As donations pour in from all over the world, Anne Hidalgo reflects on the cathedral and its global significance

Anne Hidalgo, the mayor of Paris, in her office.
Anne Hidalgo, the mayor of Paris, in her office.

Anne Hidalgo has been the mayor of Paris for five years. During this time she has been through several harrowing experiences, such as the terrorist attacks of 2015. But there are still things that surprise her. “Whatever happens here creates a universal, planetary emotion. I am the mayor of this city, and each time it moves and fascinates me,” she said in an interview with correspondents from the Leading European Newspaper Alliance (LENA).

It was extremely dangerous. But they went in. And they won

Paris Mayor Anne Hidalgo

“Victor Hugo said that Paris belonged to mankind,” she muses, alluding to the 19th-century author of the famous novel Notre-Dame de Paris, known in English as The Hunchback of Notre-Dame.

Hidalgo, who was born in the southern Spanish province of Cádiz in 1959 and moved with her family to Lyon at the age of two, looks out of the window of her office in the Hôtel de Ville. “I was here when we saw the first plumes of smoke,” she remembers.
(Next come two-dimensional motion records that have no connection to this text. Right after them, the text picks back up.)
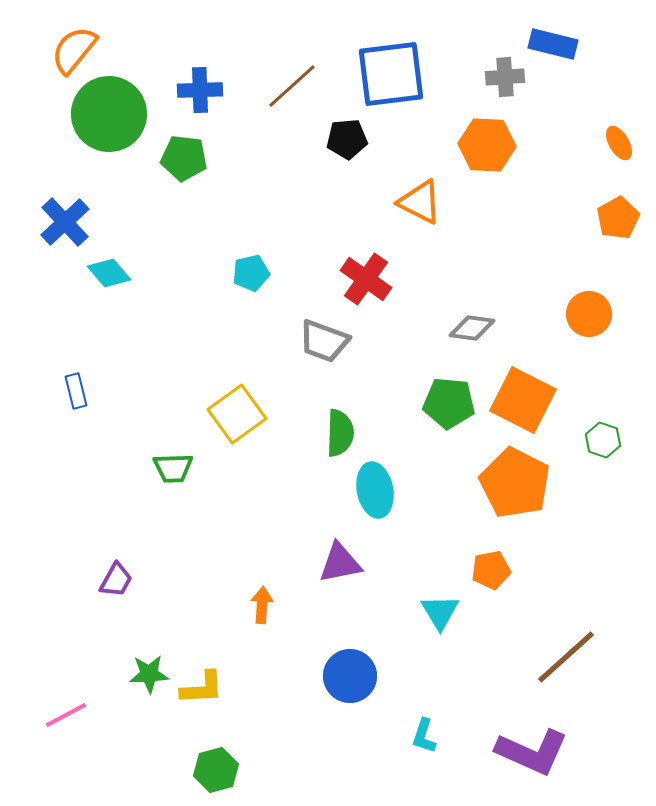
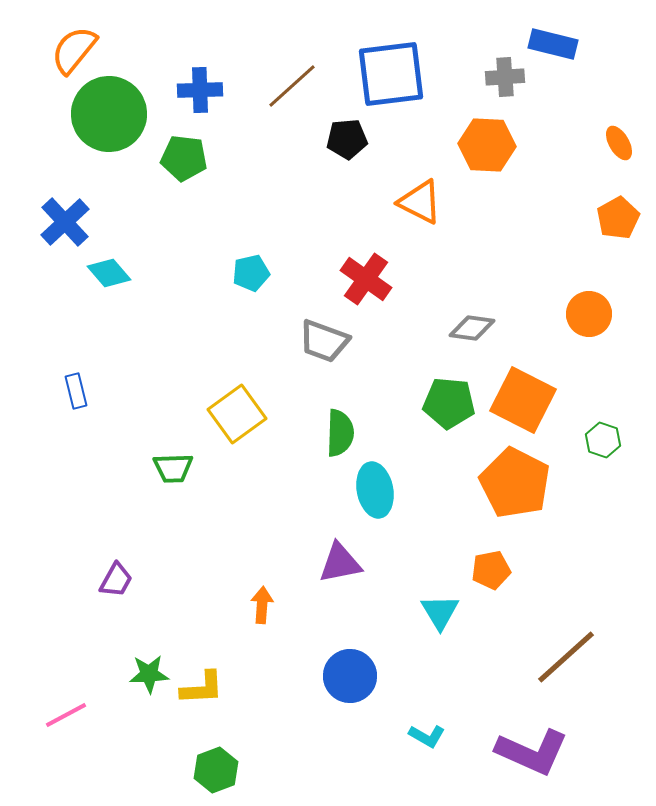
cyan L-shape at (424, 736): moved 3 px right; rotated 78 degrees counterclockwise
green hexagon at (216, 770): rotated 6 degrees counterclockwise
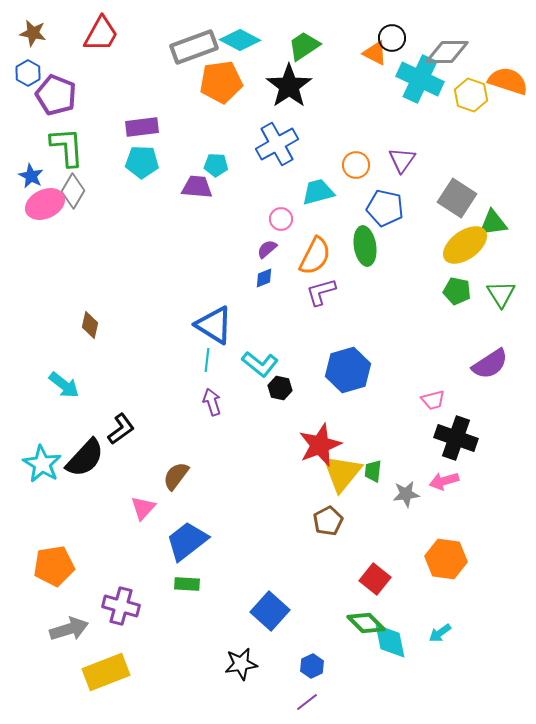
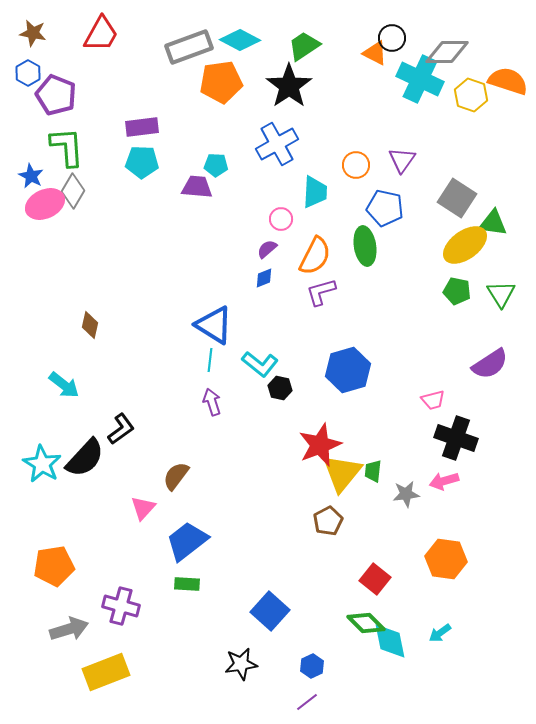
gray rectangle at (194, 47): moved 5 px left
cyan trapezoid at (318, 192): moved 3 px left; rotated 108 degrees clockwise
green triangle at (493, 223): rotated 16 degrees clockwise
cyan line at (207, 360): moved 3 px right
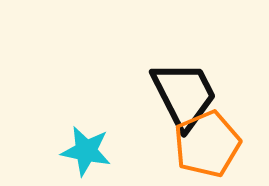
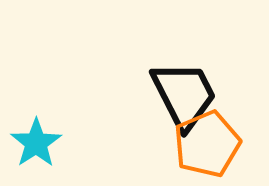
cyan star: moved 50 px left, 8 px up; rotated 27 degrees clockwise
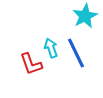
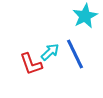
cyan arrow: moved 1 px left, 4 px down; rotated 66 degrees clockwise
blue line: moved 1 px left, 1 px down
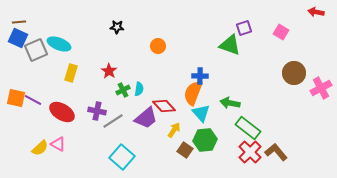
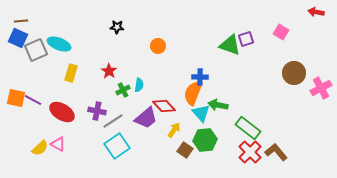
brown line: moved 2 px right, 1 px up
purple square: moved 2 px right, 11 px down
blue cross: moved 1 px down
cyan semicircle: moved 4 px up
green arrow: moved 12 px left, 2 px down
cyan square: moved 5 px left, 11 px up; rotated 15 degrees clockwise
The cathedral, or what remains of it after it was consumed by a fire on Monday, can be seen from the window. Its two towers remain standing, but the roof was ravaged and the spire did not survive the flames. Holding back tears, Hidalgo remembers the helplessness she felt that night: “Although on the other hand the firefighters were there, and when Paris’ firefighters arrive at the scene, you know that everything is going to be under control.”

A drone view of the fire at Notre-Dame posted on Twitter by the journalist Alexandre Frémont.
A drone view of the fire at Notre-Dame posted on Twitter by the journalist Alexandre Frémont.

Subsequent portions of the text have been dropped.